Fault Tolerance Is Not High Availability
Fault Tolerance Is Not High Availability
These terms are not interchangeable. Learn about the ins and outs of fault tolerance to highlight the differences between the two concepts.
Join the DZone community and get the full member experience.Join For Free
Sensu is an open source monitoring event pipeline. Try it today.
Not always, but more often than not, these two terms are treated as interchangeable, people tend to complain when your fault tolerant platform is having downtimes, or even when your highly available setup is not capable of processing some input.
In the following paragraphs, I'm going to discuss one of these concepts, hopefully shedding some light on the difference between the two.

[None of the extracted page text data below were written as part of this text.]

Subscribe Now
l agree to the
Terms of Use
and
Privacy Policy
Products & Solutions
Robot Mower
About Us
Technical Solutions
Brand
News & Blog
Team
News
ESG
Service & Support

You can think of Fault Tolerance as a less strict version of HA. The latter was all about keeping the offline time of your platform to the minimum and always trying to keep performance unaffected. Now, with FT, we will again, try to minimize downtime but performance will not be a concern, in fact, you could say that a degraded performance is going to be expected.
That being said, the main and most important difference between these two, is actually that if an error occurs during an active action, a highly available system does not ensure the correct end state of that action, whilst a fault tolerant one, does.

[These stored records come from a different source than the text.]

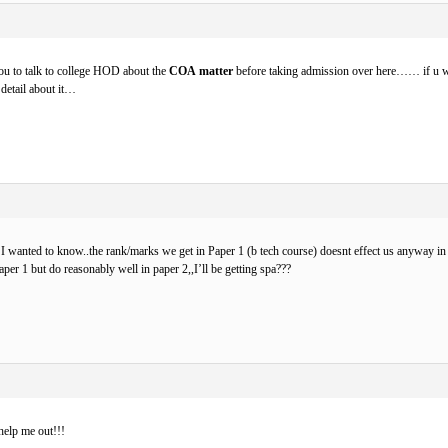
ou to talk to college HOD about the
COA matter
before taking admission over here…… if u
n detail about it…
 I wanted to know..the rank/marks we get in Paper 1 (b tech course) doesnt effect us anyway in g
aper 1 but do reasonably well in paper 2,,I’ll be getting spa???
elp me out!!!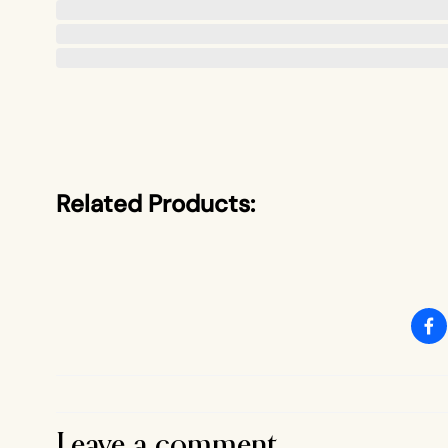
Related Products:
Leave a comment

In other words, if, for instance, a web request is being processed by your highly available platform, and one of the nodes crashes, that user will probably get a 500 error back from the API, but the system will still be responsive for following requests. In the case of a fault-tolerant platform, the failure will somehow (more on this in a minute) be worked-around and the request will finish correctly, so the user can get a valid response. The second case will most likely take longer, due to the extra steps.
This distinction is crucial because it’ll be the key to understanding which one you’ll want to implement for your particular use case.
Usually, fault-tolerant systems try to catch the error at its source and find a solution before it becomes critical. What I mean by this is, having mirrored hard drives in case one of them fails, instead of letting it fail and replace the entire server, affecting whatever actions that server could’ve been performing at the time.
Because of the aim of this book, I will not focus on hardware-level fault tolerance, instead, I will only cover some of the most common techniques to ensure FT at a software level.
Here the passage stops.